| EXERCISE MATERIALS |
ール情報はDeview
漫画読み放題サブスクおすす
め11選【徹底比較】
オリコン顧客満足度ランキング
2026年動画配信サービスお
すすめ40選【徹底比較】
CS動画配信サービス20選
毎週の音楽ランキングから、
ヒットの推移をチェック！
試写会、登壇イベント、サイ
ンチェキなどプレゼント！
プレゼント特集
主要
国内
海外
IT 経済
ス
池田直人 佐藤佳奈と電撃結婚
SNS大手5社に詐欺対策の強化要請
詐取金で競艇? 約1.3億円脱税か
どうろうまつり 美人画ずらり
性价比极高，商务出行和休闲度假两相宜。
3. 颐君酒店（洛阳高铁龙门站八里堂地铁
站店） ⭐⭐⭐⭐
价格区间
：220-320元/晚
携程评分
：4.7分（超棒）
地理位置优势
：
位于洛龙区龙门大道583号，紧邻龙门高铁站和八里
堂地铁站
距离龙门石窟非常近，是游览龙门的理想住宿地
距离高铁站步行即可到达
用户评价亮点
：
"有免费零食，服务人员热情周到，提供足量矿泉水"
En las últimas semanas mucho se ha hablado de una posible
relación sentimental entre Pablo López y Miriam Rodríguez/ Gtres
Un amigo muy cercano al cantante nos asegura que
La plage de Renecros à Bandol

...

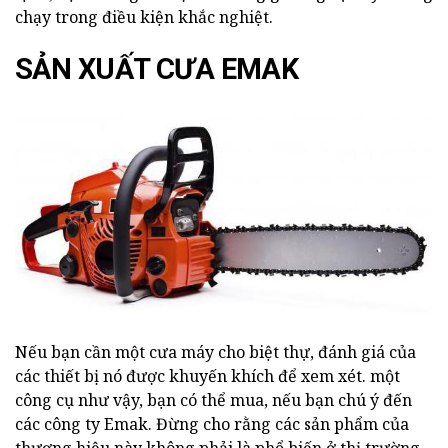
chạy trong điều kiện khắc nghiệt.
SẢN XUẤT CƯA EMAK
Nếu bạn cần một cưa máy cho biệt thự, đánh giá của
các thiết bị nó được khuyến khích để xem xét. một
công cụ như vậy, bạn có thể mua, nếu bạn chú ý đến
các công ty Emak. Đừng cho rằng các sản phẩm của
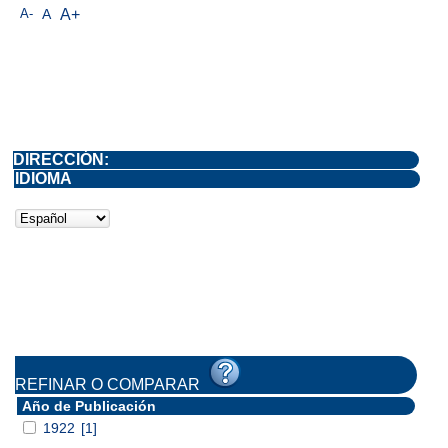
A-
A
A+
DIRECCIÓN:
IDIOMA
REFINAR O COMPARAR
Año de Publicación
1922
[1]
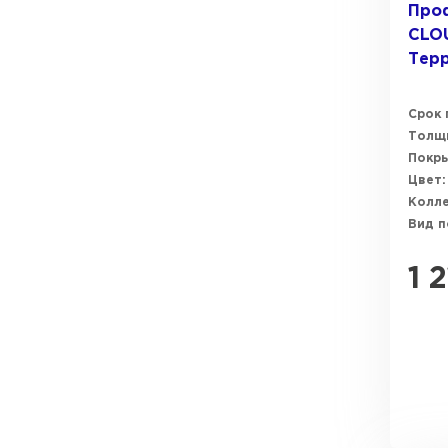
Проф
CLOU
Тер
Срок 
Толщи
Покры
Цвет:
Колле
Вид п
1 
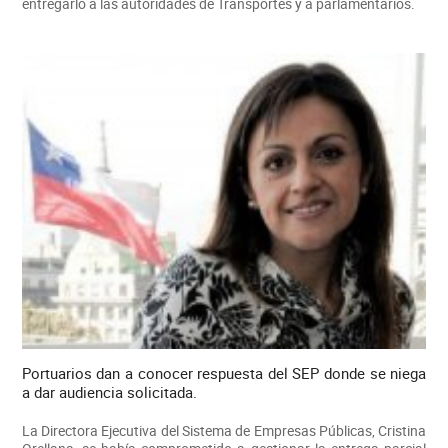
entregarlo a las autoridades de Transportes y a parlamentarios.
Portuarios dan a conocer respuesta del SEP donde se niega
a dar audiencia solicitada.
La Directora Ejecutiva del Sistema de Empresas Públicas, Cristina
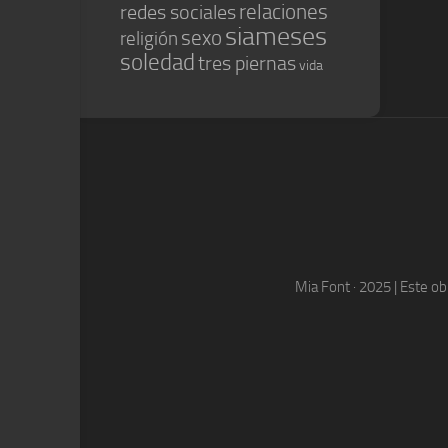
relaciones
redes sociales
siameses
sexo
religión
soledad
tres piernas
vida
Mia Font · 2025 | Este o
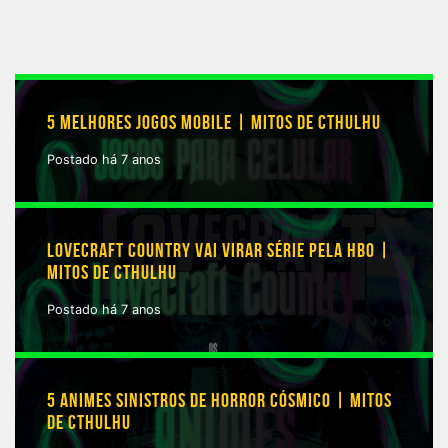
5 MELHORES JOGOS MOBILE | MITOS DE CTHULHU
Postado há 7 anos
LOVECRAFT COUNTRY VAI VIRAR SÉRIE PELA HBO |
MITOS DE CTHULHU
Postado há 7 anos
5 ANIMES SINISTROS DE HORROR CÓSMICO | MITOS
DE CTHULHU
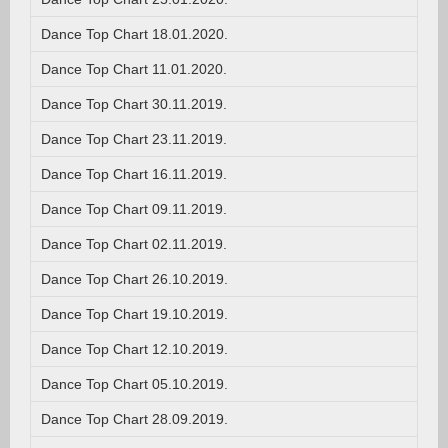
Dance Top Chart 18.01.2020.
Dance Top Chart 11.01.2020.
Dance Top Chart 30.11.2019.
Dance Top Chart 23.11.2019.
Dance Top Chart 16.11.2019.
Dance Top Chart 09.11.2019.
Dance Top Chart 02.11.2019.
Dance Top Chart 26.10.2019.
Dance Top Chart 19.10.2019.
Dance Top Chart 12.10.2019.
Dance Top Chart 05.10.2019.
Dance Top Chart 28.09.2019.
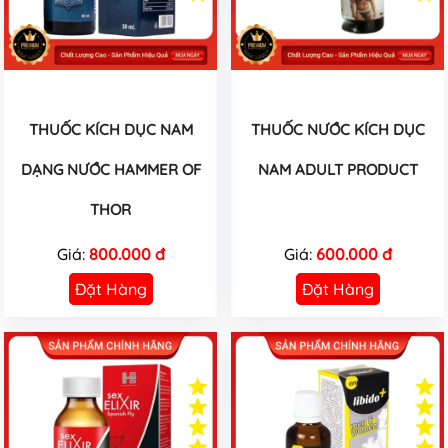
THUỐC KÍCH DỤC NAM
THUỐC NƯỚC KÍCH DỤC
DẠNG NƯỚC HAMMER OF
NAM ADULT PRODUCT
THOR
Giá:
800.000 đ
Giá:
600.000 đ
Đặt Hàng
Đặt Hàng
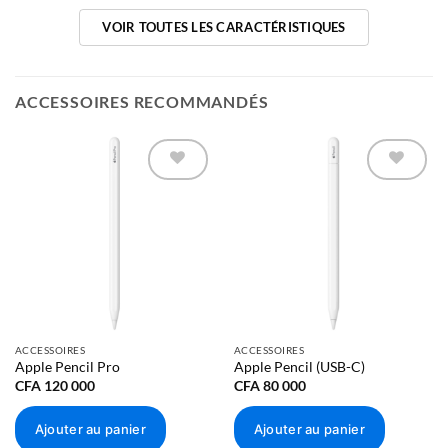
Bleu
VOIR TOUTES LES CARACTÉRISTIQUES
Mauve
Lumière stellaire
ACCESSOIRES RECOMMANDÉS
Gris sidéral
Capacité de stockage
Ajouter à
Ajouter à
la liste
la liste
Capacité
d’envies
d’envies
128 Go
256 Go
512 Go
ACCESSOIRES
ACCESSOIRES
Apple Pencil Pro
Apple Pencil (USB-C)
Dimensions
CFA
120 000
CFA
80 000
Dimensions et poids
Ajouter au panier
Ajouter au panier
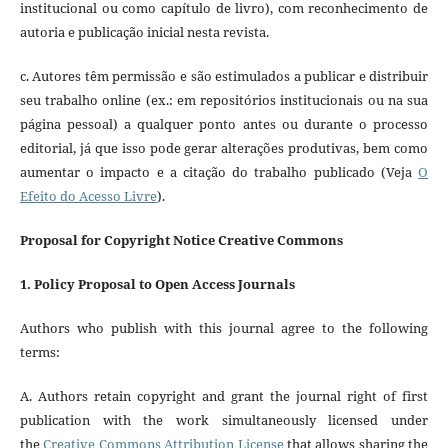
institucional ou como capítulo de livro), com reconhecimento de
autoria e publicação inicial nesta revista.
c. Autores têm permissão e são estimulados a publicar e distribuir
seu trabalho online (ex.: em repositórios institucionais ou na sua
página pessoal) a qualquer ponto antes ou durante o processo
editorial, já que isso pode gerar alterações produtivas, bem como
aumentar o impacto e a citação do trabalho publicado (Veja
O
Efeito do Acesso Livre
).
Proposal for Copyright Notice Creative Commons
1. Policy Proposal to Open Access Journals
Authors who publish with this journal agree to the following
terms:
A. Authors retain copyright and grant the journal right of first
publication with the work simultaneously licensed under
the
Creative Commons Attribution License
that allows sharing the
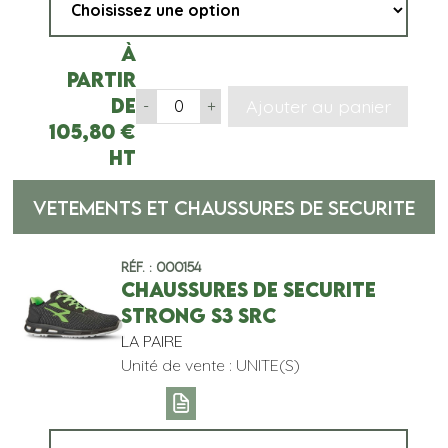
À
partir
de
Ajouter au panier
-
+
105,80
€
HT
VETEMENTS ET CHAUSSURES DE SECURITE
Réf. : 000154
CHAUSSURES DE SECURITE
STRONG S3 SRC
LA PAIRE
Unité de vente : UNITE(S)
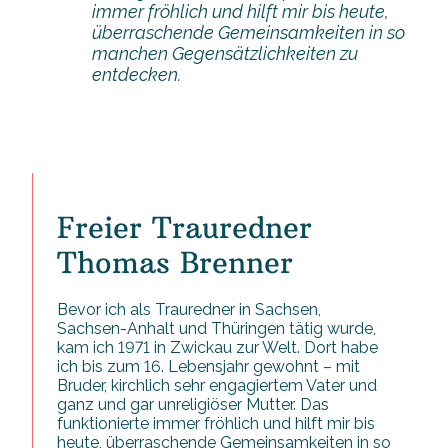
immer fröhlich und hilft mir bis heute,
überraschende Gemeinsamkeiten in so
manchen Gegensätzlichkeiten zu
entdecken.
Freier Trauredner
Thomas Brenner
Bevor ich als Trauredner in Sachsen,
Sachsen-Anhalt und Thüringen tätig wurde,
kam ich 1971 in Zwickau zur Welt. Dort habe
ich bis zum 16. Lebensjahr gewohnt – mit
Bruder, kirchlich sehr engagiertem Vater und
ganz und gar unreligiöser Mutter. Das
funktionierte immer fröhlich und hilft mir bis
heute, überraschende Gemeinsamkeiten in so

* * *

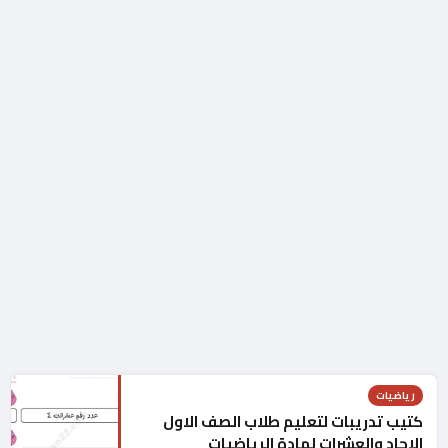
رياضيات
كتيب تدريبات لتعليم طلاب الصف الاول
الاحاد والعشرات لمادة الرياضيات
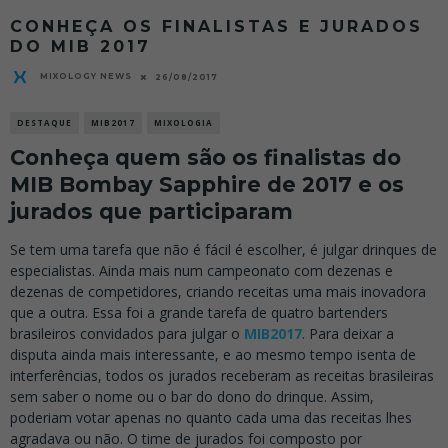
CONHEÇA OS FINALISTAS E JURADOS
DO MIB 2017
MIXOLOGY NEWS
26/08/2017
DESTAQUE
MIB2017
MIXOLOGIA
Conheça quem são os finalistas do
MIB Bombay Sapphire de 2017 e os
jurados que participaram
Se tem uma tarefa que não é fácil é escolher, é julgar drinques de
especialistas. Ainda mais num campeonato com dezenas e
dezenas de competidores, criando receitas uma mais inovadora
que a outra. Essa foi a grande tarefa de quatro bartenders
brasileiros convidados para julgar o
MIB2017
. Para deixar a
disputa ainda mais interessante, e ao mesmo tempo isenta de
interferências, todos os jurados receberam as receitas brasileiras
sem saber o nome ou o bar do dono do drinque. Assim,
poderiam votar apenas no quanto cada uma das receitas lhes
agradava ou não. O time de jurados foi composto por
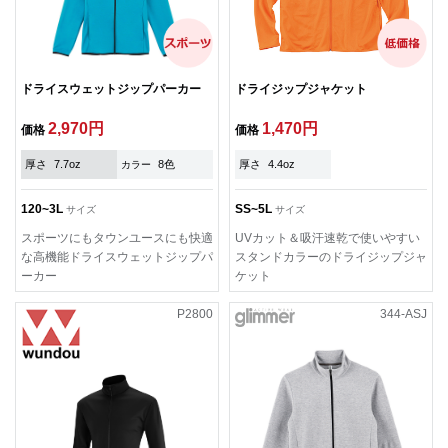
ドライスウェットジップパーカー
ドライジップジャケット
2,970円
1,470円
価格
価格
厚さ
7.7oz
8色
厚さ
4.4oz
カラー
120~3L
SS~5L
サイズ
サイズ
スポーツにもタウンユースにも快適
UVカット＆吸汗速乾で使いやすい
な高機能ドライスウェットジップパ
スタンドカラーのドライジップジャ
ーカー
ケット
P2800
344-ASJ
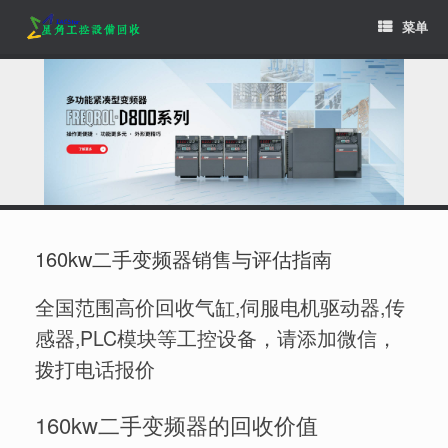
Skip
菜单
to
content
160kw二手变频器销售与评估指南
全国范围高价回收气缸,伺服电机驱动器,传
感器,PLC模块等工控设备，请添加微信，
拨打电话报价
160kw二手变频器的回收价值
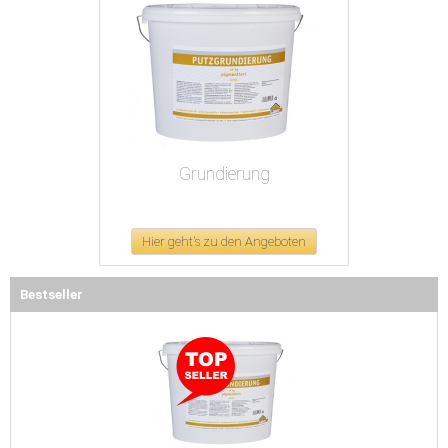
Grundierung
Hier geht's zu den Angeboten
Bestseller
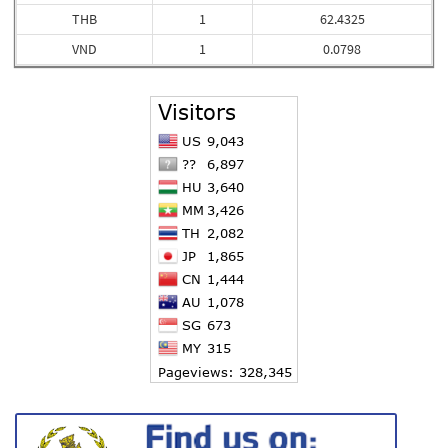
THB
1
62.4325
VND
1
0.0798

| TASK INSTRUCTIONS |
Whenever a line in the entries above includes the word "Authors", pull that line out.

| SOLUTION BELOW |
Authors who publish with this journal agree to the following
A. Authors retain copyright and grant the journal right of first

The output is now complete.